MR Spectroscopy Signal Quantification using Deep Learning
Recrutement: 
Recrutement en cours/passé: 
Recrutement en cours
Periode: 
2017

Scientific context

MR spectrocopy is a medical imaging technique allowing to determine the bio- chemical contents of brain tissue or other organs. From a 1D signal acquired on an MR scanner, the relative concentrations of a given set of metabolites are usually estimated using a nonlinear fit of a parameterized signal, based on a metabolite basis set, to the acquired signal [4, 3]. Deep learning is a machine learning technique widely recognized now for its success for the image recognition problem. It can also be used as an approximation method in accordance with the universal approximation theorem [5, 1, 2]. We will use this property to learn the nonlinear fit procedure: we will learn the function that, given an MR spectroscopic signal, return the relative concentrations.

Objectives

The objective of this internship is to present new solutions for the quantification of MR spectroscopic signals using recent development in machine learning. More specifically, we will use the deep learning frameworks to estimate the amplitude (i.e. the relative concentrations) of all the metabolite signals.

Keywords

deep learning, signal processing, MR spectroscopy, parameter estimation

Skills

Strong knowledge in at least one of the following fields is required:

  • Machine learning (deep learning)
  • Signal processing
  • Applied mathematics;

The available code is written in Matlab and Python.
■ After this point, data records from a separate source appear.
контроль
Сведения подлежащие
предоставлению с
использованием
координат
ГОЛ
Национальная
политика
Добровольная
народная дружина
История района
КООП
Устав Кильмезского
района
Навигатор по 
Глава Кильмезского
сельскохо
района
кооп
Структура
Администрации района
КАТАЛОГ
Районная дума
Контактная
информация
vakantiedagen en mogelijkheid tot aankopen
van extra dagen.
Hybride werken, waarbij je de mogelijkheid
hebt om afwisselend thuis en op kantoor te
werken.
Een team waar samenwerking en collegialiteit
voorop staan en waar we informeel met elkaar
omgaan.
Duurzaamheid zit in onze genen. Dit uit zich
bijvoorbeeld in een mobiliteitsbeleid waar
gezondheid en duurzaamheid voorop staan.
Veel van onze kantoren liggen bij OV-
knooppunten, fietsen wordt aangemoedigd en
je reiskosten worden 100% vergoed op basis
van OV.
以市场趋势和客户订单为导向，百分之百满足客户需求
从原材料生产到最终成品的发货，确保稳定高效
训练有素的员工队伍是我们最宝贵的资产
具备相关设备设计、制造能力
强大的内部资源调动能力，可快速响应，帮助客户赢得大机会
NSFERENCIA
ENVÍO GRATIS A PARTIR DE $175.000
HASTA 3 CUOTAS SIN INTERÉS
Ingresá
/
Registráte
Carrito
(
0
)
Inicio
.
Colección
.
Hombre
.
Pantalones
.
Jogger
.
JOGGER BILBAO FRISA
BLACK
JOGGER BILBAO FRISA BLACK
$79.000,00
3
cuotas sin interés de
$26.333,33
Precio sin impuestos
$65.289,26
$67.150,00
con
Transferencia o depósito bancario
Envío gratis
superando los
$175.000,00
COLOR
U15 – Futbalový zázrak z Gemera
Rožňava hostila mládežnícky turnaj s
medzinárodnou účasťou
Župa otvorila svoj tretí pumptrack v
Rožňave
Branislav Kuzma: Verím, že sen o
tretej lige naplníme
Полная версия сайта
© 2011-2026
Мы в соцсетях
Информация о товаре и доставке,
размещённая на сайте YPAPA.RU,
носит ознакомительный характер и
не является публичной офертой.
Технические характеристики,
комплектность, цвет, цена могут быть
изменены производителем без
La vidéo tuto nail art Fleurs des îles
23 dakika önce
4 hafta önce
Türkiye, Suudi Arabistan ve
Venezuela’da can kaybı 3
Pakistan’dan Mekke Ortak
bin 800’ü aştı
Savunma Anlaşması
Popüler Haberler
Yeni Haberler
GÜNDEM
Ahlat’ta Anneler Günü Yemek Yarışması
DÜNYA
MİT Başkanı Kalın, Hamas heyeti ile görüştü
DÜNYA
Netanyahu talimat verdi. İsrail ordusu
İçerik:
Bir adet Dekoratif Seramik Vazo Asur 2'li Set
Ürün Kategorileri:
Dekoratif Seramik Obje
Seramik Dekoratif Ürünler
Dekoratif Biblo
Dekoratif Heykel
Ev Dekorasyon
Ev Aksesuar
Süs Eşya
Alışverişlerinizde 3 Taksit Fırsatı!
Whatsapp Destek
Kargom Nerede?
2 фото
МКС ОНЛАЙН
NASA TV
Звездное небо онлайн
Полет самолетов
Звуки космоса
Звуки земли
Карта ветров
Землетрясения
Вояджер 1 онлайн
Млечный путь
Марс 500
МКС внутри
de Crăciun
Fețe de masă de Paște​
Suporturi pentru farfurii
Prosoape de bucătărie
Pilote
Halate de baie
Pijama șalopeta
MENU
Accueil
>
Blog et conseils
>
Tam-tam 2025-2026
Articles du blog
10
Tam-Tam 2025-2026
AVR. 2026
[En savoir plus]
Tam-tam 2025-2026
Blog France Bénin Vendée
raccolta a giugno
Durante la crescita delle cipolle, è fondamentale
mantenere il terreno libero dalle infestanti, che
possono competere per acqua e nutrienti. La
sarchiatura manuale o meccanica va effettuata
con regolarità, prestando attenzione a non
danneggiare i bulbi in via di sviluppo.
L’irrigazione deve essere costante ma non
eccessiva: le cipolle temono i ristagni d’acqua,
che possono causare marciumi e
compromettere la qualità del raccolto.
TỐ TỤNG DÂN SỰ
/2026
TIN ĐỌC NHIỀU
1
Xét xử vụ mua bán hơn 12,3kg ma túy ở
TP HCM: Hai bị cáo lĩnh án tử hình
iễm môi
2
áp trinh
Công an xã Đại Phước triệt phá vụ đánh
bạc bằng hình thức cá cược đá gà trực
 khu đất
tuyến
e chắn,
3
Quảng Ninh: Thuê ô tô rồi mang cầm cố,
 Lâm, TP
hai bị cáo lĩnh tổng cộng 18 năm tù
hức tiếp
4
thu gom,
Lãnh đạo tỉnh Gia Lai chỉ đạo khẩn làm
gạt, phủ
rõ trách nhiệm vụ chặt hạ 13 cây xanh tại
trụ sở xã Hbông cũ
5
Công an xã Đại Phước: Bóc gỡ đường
The successful candidate is expected to be autonomous and show strong motivation and interest in multidisciplinary research (signal processing, machine learning and mr spectroscopy in a medical context).

Applications

Interested applicants are required to send a cover letter, CV and any other relevant documents (reference letter, recent transcripts of marks,...) to: michael.sdika[at]creatis. insa-lyon.fr and helene.ratiney[at]creatis.insa-lyon.fr.

Gratuity ≈ 500 e/mois.

References

[1] G Gybenko. Approximation by superposition of sigmoidal functions. Mathematics of Control,Sinals and Systems, 2(4):303–314, 1989.

[2] Kurt Hornik. Approximation capabilities of multilayer feedforward networks. Neural networks,4(2):251–257, 1991.

[3] H. Ratiney, M. J. Albers, H. Rabeson, and J. Kurhanewicz. Semi-parametric time-domain quantification of hr-mas data from prostate tissue. NMR in Biomedicine, 23(10), 12/2010 2010.

[4] H. Ratiney, M. Sdika, Y. Coenradie, S. Cavassila, D. van Ormondt, and D. Graveron-Demilly. Time-domain semi-parametric estimation based on a metabolite basis set. Nuclear Magnetic Resonance in Biomedicine, 18:1–13, 2005.

[5] Sho Sonoda and Noboru Murata. Neural network with unbounded activations is universal approximator. CoRR, abs/1505.03654, 2015.